About 15 years ago, I started to spend more and more time on the computer.
Back then, there were no Internet, no ICQ, no MSN.
But there was many Bulletin Board Services aka BBS.
These were small home servers which allowed users to dial in and chat with the local database of users. These were not live chats like what we have now. More like emails and even back then most of us didn't even know what emails was. So then, it was sort of like a turn based chats, whereby you could see their reply and response to their replies on the next time you dial into the server.
On such BBS, there were also some basic turn-based text games running on ANSI graphics.
In today's DirectX and OpenGL standards, these text games were considered medieval.
Last but not least, BBS also presented itself like some form of file sharing server.
Well, that was how we were able to get online porn those days before even the availability of Internet in SG.
Back then, the local phone company was government owned and landline subscription rates were fixed regardless of airtime usage. To connect to a BBS, you'd have to dial in using a 2,400 or 14,400bps faxmodem. Yes, bps not kbps.

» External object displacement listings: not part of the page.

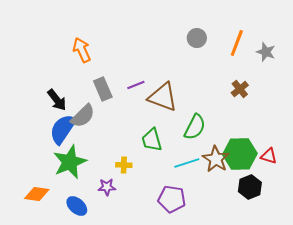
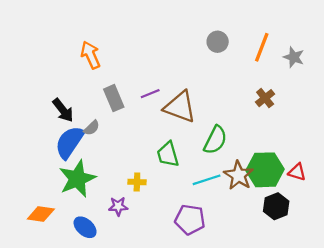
gray semicircle: (83, 116) -> (92, 128), size x0.6

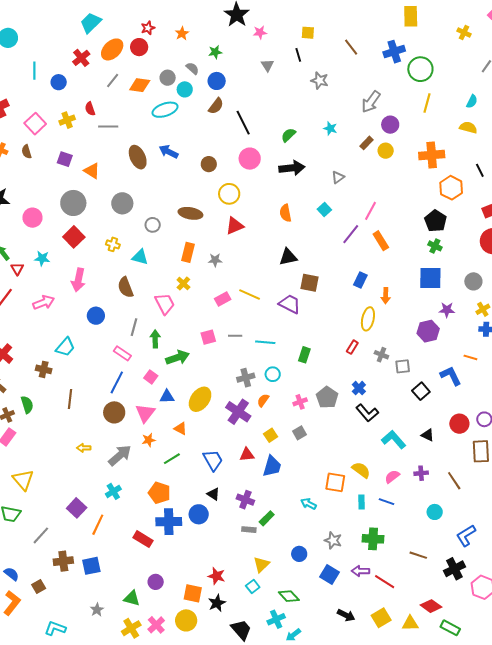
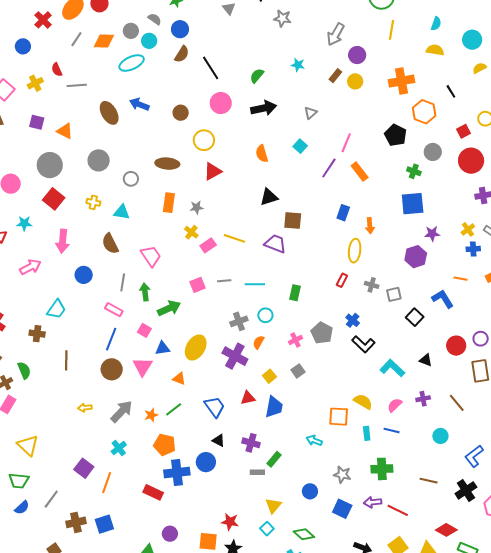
black pentagon: (436, 221) -> (396, 135), moved
gray circle: (473, 281) -> (433, 152), moved
yellow cross: (183, 283) -> (191, 232), moved
orange star: (149, 440) -> (151, 415), moved
blue semicircle: (11, 574) -> (22, 508), moved, turned 105

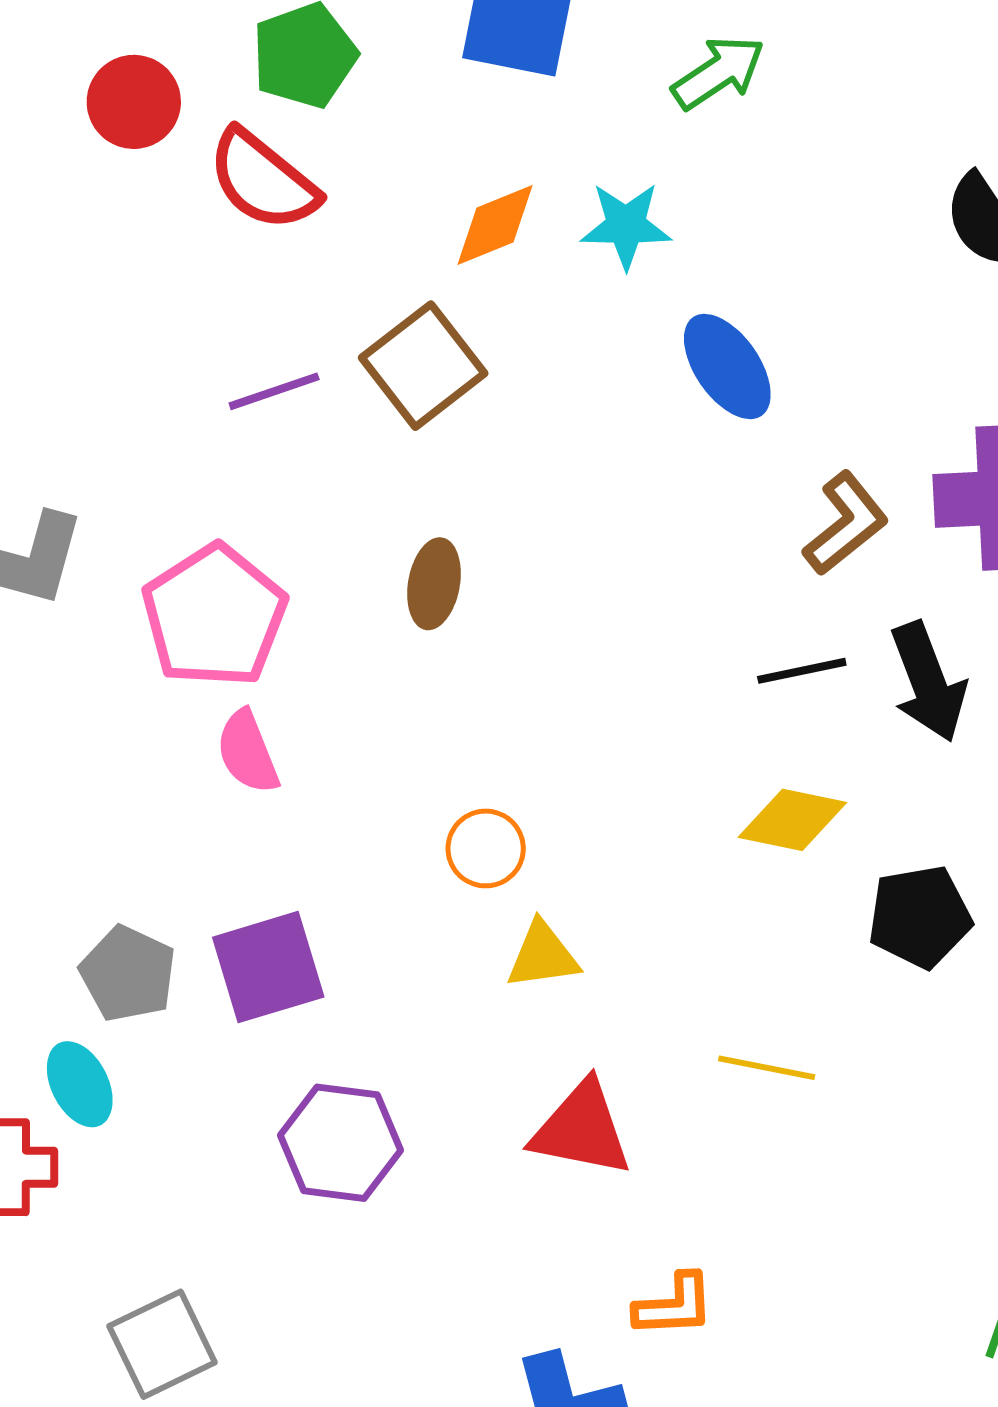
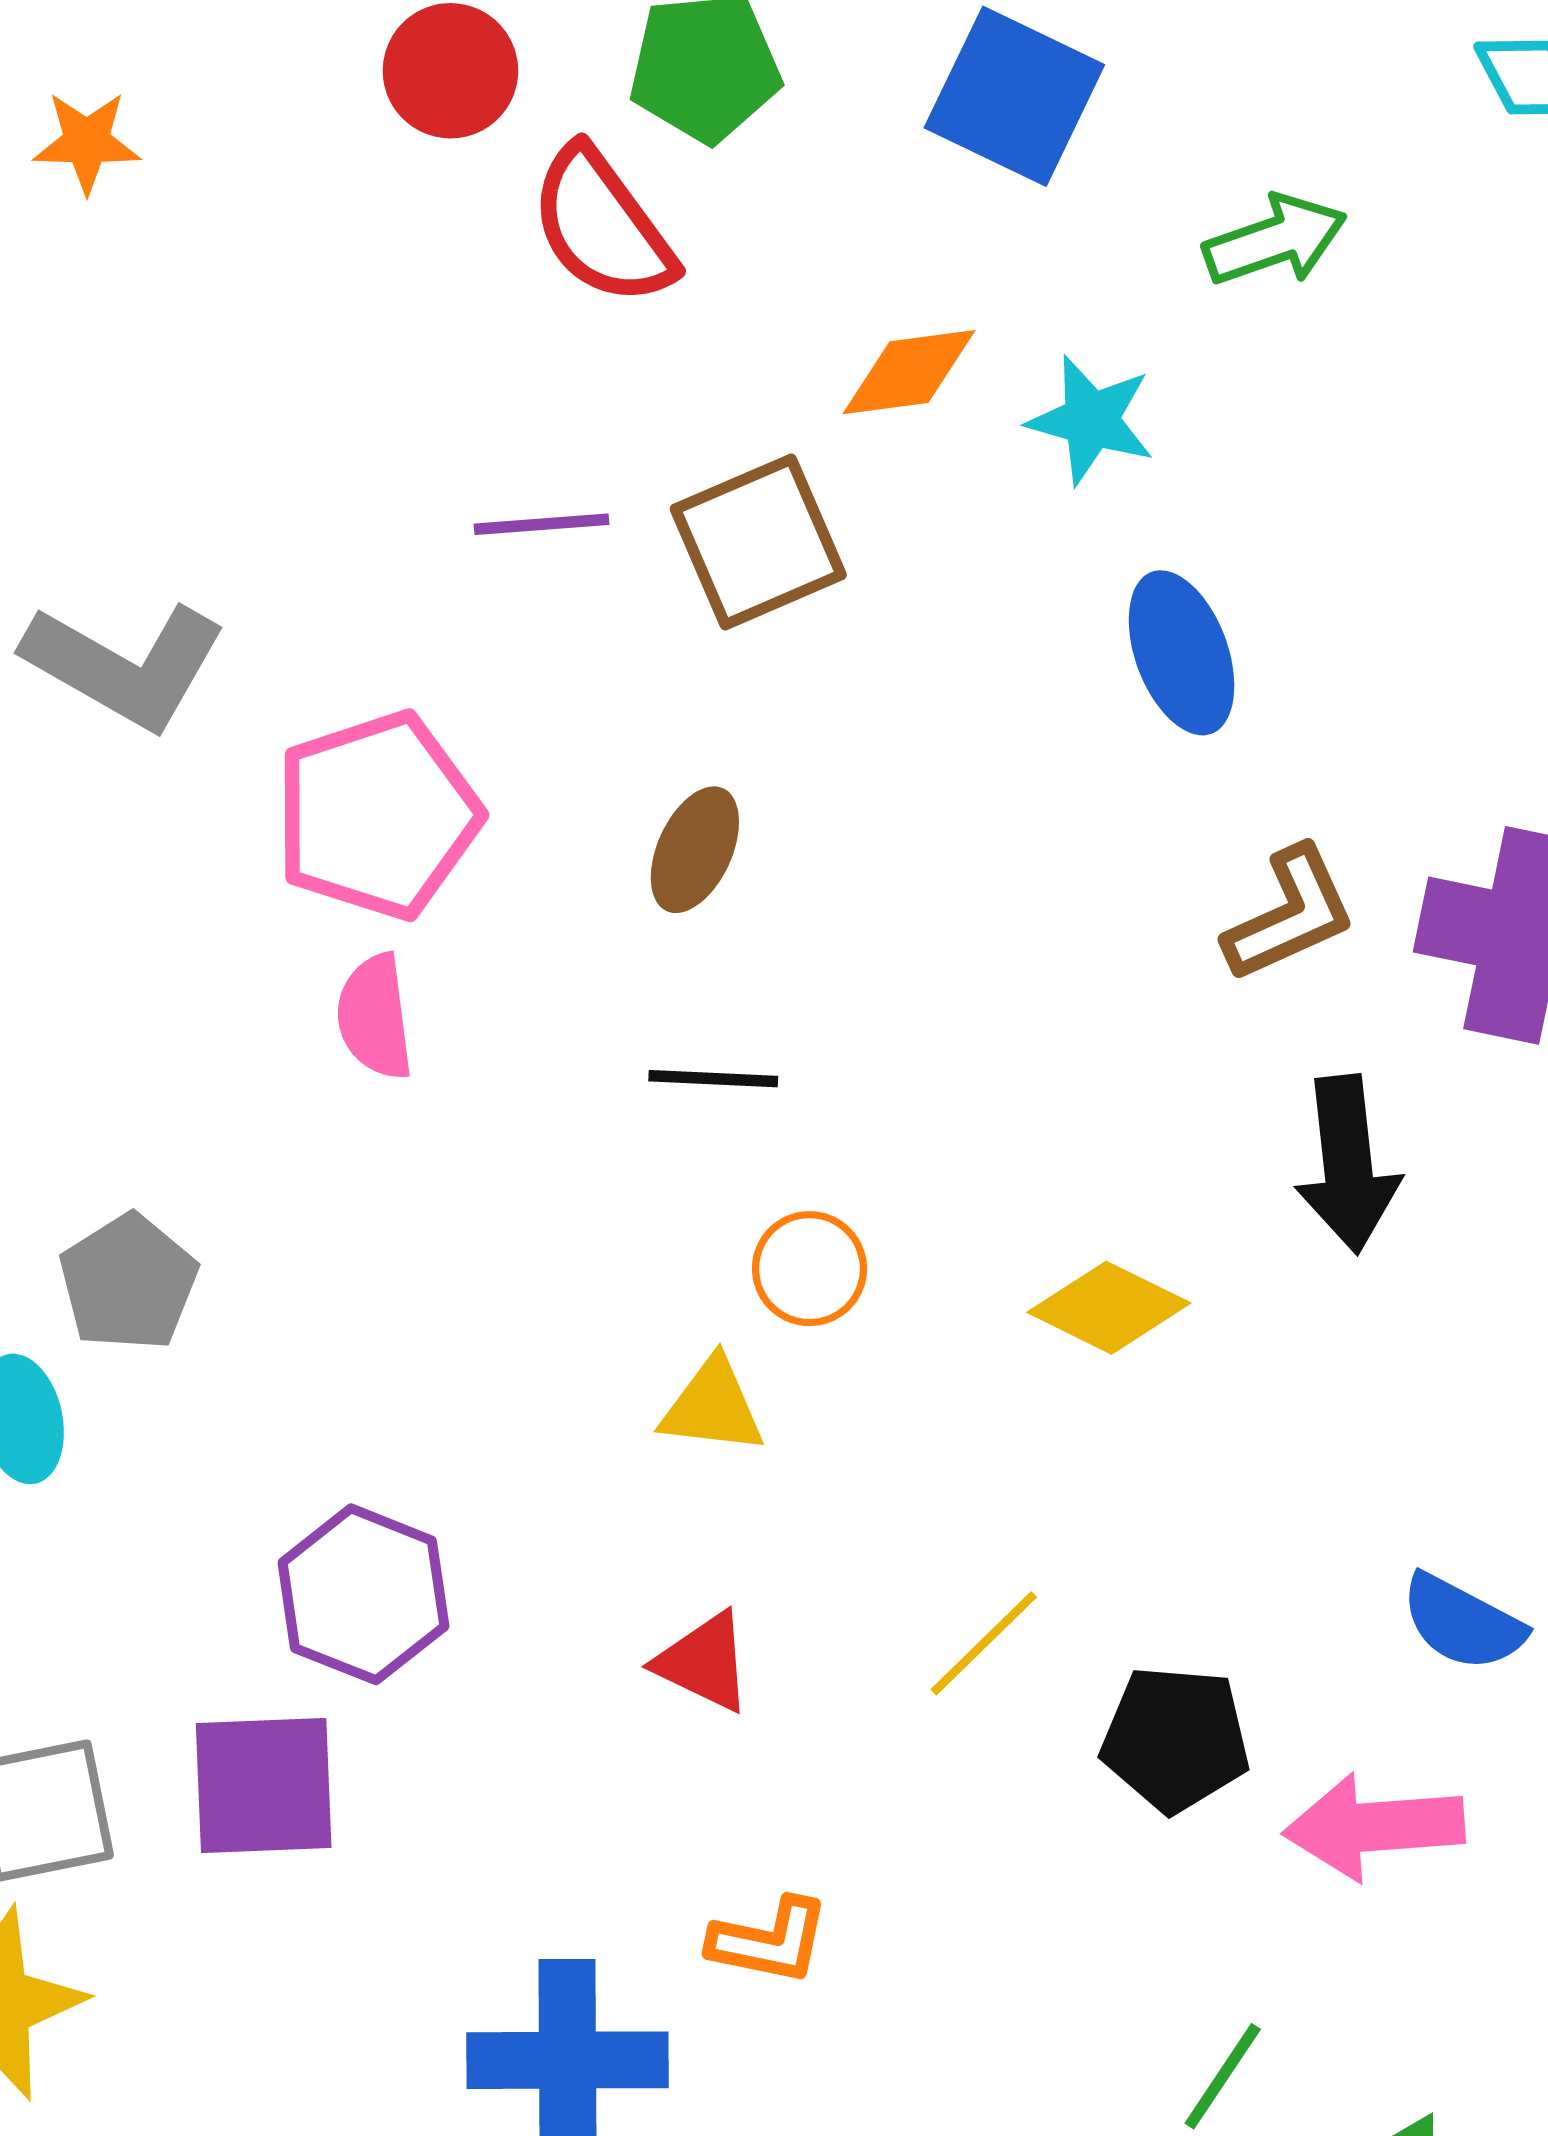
black line: (802, 671) -> (713, 1079), moved
orange circle: (486, 848) -> (809, 1269), moved
black pentagon: (920, 917) -> (1175, 1739), moved
purple square: (268, 967) -> (264, 1785), moved
yellow line: (767, 1068) -> (984, 1643), turned -70
red triangle: (582, 1129) -> (704, 1662), size x0.7

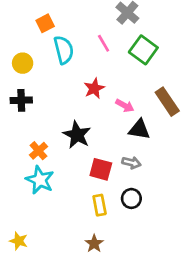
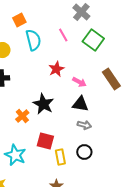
black triangle: (139, 129) -> (80, 104), moved
orange cross: (38, 151) -> (22, 116), moved
red square: (101, 169) -> (45, 141), moved
cyan star: (40, 180) -> (15, 155), moved

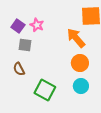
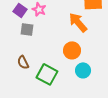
orange circle: (80, 63) -> (72, 50), moved
brown semicircle: (19, 69) -> (23, 62), moved

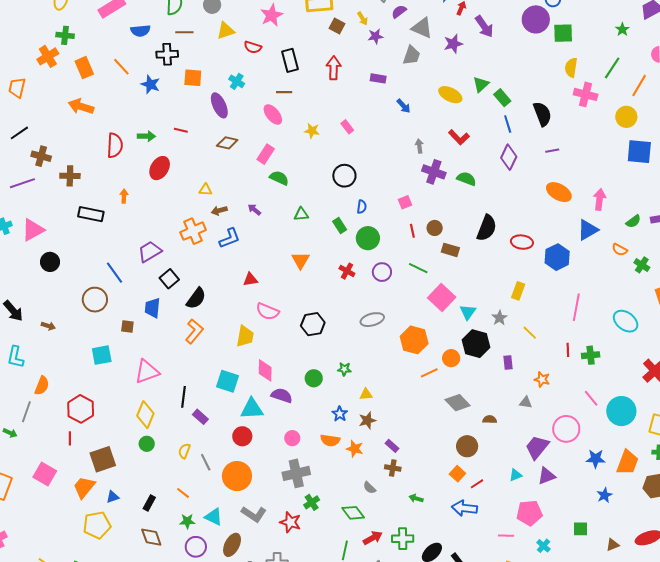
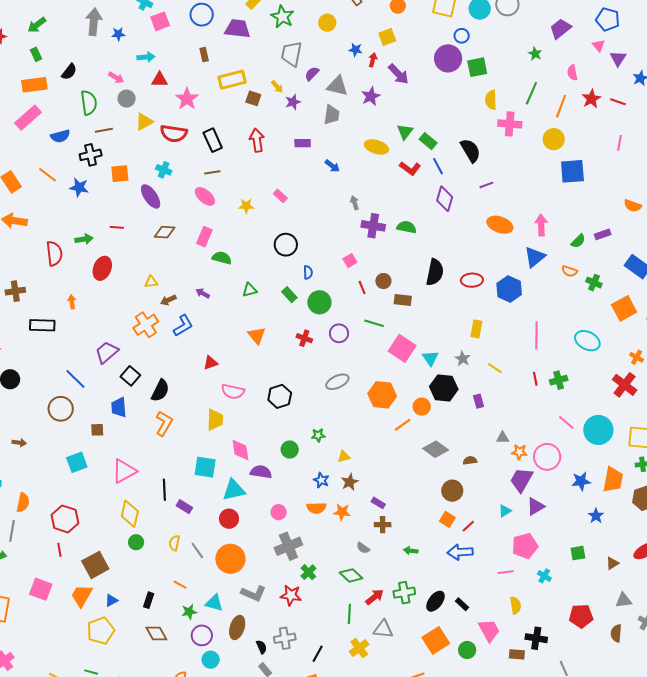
red semicircle: (253, 47) -> (174, 133), size x1.5
red L-shape: (459, 137) -> (410, 168), moved
orange star: (542, 379) -> (519, 452), moved

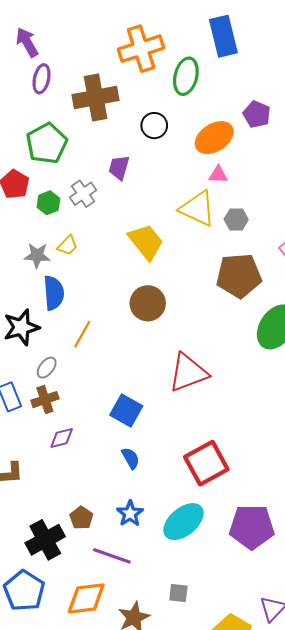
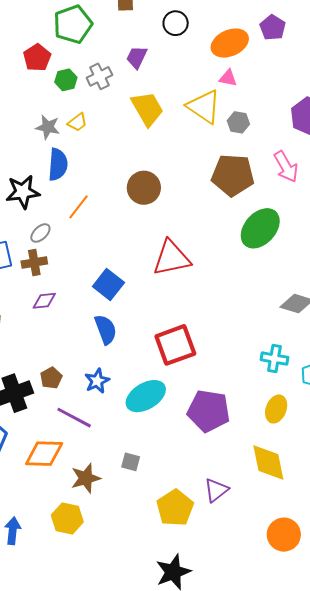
yellow trapezoid: (146, 242) -> (147, 109), moved
blue semicircle: (131, 458) -> (106, 329), size x1.4

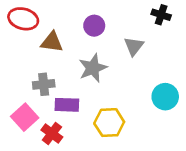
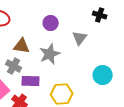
brown triangle: (52, 42) -> (22, 46), moved
gray cross: (44, 84) -> (14, 66), turned 35

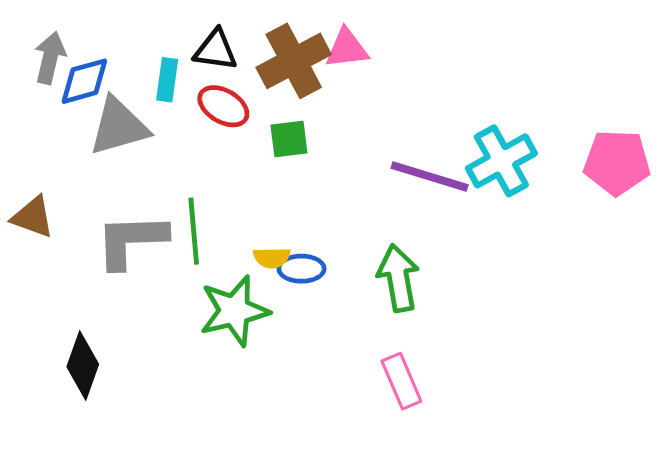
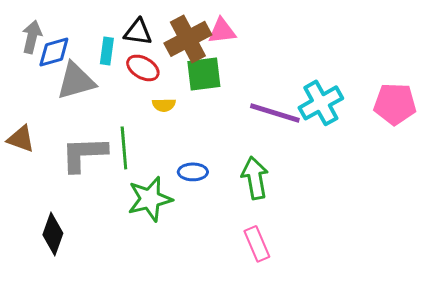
green square: (289, 139) -> (204, 74), moved, size x1.4
yellow semicircle: (272, 258) -> (164, 105), moved

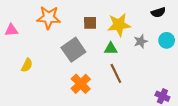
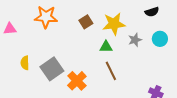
brown square: (90, 23) -> (86, 22), turned -32
gray square: (73, 50) -> (52, 69), moved
yellow semicircle: (27, 65) -> (25, 63), turned 152

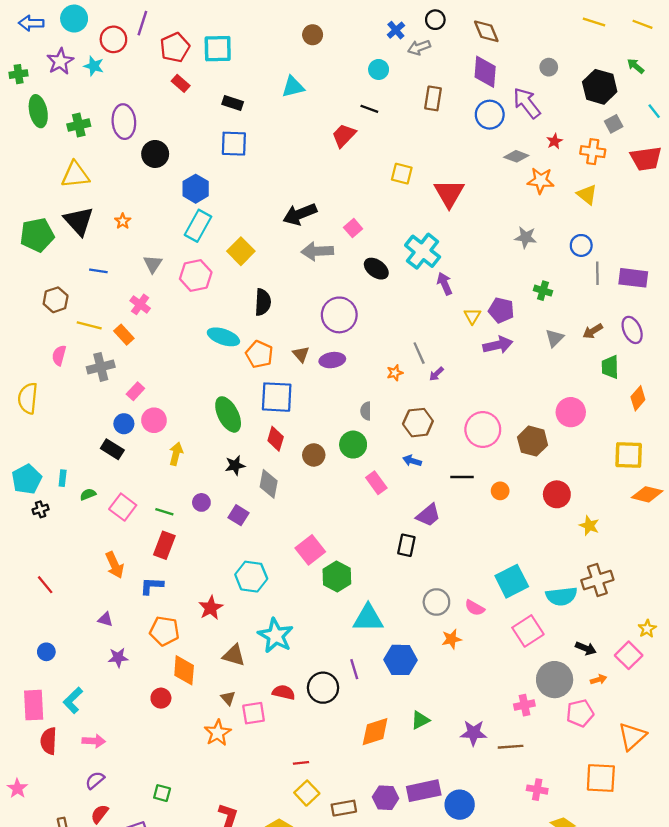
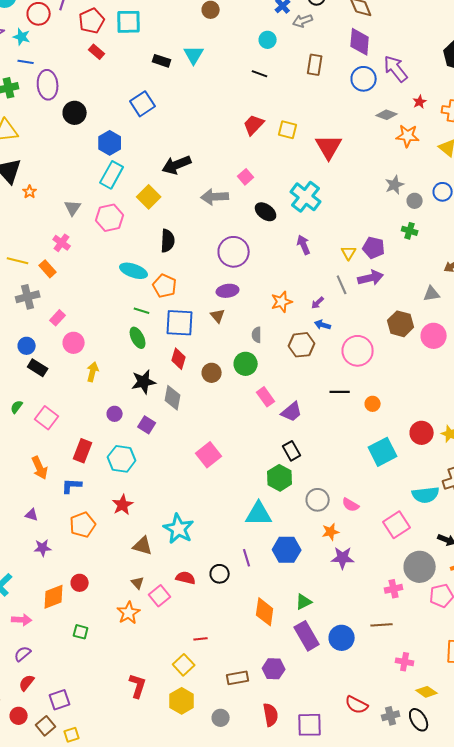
gray circle: (549, 67) -> (415, 201), moved
cyan triangle: (293, 87) -> (194, 55), turned -45
black rectangle: (233, 103) -> (162, 61), moved
red trapezoid: (344, 135) -> (254, 125), moved
blue square: (234, 144) -> (143, 104), turned -35
black arrow: (300, 214) -> (177, 165), moved
orange star: (123, 221) -> (30, 192), moved
gray star: (526, 237) -> (395, 185), turned -30
blue line: (98, 271) -> (26, 62), moved
purple arrow: (445, 284) -> (304, 245), moved
gray triangle: (555, 338) -> (432, 294), moved, turned 36
gray line: (419, 353) -> (342, 285), moved
brown triangle: (301, 354) -> (218, 316), moved
orange star: (395, 373) -> (282, 302), size x1.5
green ellipse: (228, 414) -> (138, 338), size x0.7
blue circle: (124, 424) -> (27, 346), moved
brown hexagon: (533, 441) -> (401, 324), moved
blue arrow: (412, 461) -> (323, 325), moved
black star: (235, 465) -> (144, 382), size x1.4
green semicircle: (88, 494) -> (17, 407), turned -32
red circle: (557, 494) -> (422, 433), moved
green line: (164, 512) -> (142, 311), moved
purple trapezoid: (428, 515) -> (292, 412), moved
black rectangle: (406, 545) -> (292, 451), turned -42
cyan hexagon: (251, 577) -> (122, 459), moved
green hexagon: (337, 577) -> (280, 478), moved
cyan square: (512, 581) -> (383, 452), moved
orange pentagon: (164, 631) -> (83, 525), turned -30
orange diamond: (184, 670) -> (54, 597), moved, turned 64
black circle: (323, 688) -> (220, 574), size x0.7
pink square: (254, 713) -> (160, 596), turned -30
orange diamond: (375, 732) -> (265, 612), turned -64
purple star: (474, 733) -> (343, 558), moved
purple rectangle: (424, 791) -> (307, 636), moved, turned 72
green square: (162, 793) -> (81, 632), moved
yellow square: (307, 793) -> (184, 665), moved
blue circle: (460, 805) -> (342, 638), moved

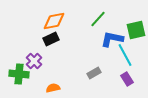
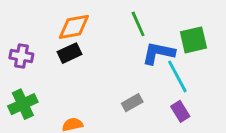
green line: (98, 19) -> (138, 24), turned -66
purple cross: (34, 61) -> (21, 56), moved, turned -35
green cross: (19, 74) -> (23, 104), turned -30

Back then, having a 14.4kbps modem mean having a Mercedes in the world of computing. And since airtime was unlimited, I spend a good 6-8 hours on dialing into BBS during my teens.
There were so many BBSes in Singapore.
Just to name a few:
Playground BBS [ they had 3 incoming lines ]
The Best Connection TBCBBS [ I owned this one ]
It was fun setting up a BBS. I remember staying up late with a few friends, designing ANSI graphics for login screens, chat screens etc.
Electricity bills went up and still remained affordable, unlike these days.
Then there was this sad period whereby my PC broke down. The PC that was serving up to 200 users whom regularly dial into my BBS. [ I only had one incoming line then, that means only 1 user can dial into my BBS at any one time ]. The same PC I use for surfing BBS of other people.
That time, I wasn't proficient in PC repair yet. In those days, everything was DOS command line. Windows wasn't popular yet. The PC refused to power up and the power supply unit wasn't cheap back then. To buy another one, I gotta save and scrimp my pocket money.
Then I fell sick. Just like that. I realised my life was so intertwined with my computing activities such that when the PC failed, I didn't know what to do.
And since then, I'd noticed whenever my PC breaks down, I'd fall sick.
And in the days when Windows 95 started to get popular, more problems begin to affect the PC reliability. Win98 came and BSOD came with it.
BSOD = the infamous BLUE SCREEN OF DEATH.
DOS didnt have such problems. You run an application, it takes up the full screen, you end it and you start another one. No problems.
Rebooting a DOS system takes less than 10 seconds.
Rebooting Windows takes forever..
And so the list of problem goes on.
Some may ask... Where am I bringing the reader [aka you] with all this talk about my history with the PC?
Windows has made everyday computing a lot easier with its easy to use Graphics User Interface[GUI].
However, along with it, problems of memory allocations, hardware resources needed, BSODs, boot times, viruses, etc. To use Windows has become a somewhat painful experience as more applications gets installed. Continuous need for better hardware for newer applications.
Not forgetting that Windows originally was intended to make everyday computing easy for the non-technical person. But in doing so, Windows has also created a mountain of issues which is impossible for the non-technical everyday user of PCs.
This blog will log my encounters with everyday issues I face with the Windows OS and its related applications. It will also serve to show the readers what steps was taken to solve these issues and also preventive measures.
I hope everyone will gain by my sharing my experiences with the PC.
So if your PC is down, you don't need to fall sick.